Thou shalt understand the difference between power and authority. Work tirelessly to develop power. Authority is granted. Power is earned. Power is greater than position. Power gets people to work overtime. It gets back to the difference between persuasion and motivation. Don't be a bully. "Kindness is the language that the deaf can hear and the blind can see." - Mark Twain

From Indomitable Spirit:

Sacrifice today by doing what you don't want to do, so that tomorrow we can do what we want. Don't think HAVE TO; think GET TO. 

From Critical Thinking



From Seeking Sustainable Success:

Sometimes it begins or ends with force of personality. Sam Walker informs the power of one in The Captain Class. "The most critical ingredient in a team that achieves and sustains historic greatness is the character of the player who leads it.

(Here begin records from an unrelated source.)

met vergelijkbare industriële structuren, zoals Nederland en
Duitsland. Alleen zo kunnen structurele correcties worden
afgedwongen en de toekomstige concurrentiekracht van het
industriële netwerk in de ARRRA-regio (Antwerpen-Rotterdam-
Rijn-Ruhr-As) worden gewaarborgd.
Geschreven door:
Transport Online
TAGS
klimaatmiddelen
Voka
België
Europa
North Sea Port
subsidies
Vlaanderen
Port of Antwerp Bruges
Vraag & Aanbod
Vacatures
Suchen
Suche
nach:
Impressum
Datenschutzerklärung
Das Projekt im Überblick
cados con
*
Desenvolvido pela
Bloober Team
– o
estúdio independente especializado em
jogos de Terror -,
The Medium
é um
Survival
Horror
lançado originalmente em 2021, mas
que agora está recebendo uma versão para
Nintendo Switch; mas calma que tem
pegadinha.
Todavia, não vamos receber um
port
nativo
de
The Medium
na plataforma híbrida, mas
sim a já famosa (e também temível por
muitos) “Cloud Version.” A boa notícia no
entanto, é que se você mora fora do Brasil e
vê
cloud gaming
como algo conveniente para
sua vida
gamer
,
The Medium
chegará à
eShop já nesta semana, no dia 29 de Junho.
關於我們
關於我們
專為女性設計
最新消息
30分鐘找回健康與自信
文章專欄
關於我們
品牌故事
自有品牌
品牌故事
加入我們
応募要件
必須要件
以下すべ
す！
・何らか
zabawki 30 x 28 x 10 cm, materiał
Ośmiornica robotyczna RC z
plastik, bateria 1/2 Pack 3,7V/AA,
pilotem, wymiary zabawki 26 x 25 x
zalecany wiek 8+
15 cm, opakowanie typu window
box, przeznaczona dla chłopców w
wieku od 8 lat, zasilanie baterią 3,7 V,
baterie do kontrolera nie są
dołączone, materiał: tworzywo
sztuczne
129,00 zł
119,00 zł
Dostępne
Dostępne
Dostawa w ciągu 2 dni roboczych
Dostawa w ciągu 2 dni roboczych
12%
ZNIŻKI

And sometimes it ends because of management changes, player departure, or coaching change. After winning the World Series in 1997, owner Wayne Huizenga oversaw a "fire sale," claiming the franchise lost over 30 million dollars. Not so fast; you be the judge. The Marlins won a franchise worst (.333) 54 games.


From Individual Offensive Moves:


What play types work in your offense? 

From: Why Coaches (And Players) Must Read:

Readers gain insight from the world. Kevin Eastman writes, “To be a great teacher of the game you must study the game; know your craft & be proud of your knowledge; but never satisfied with your knowledge.” He adds, “Interesting thing about the best leaders is that they immerse themselves in both teaching and learning. Growth comes by both.”

From Sympathy for the Devil:

Scandal is neither unusual nor confined to "mediocre" schools. Stanford provided a list of easy courses to athletes. The NCAA whitewashed alleged academic fraud at Carolina. A relative of a dean at an ACC hoop power told me that when players were referred for disciplinary actions, the problems inevitably disappeared. Playing taking priority over punishment. Serial tripper Grayson Allen got wrist-slapping for tripping opponents. 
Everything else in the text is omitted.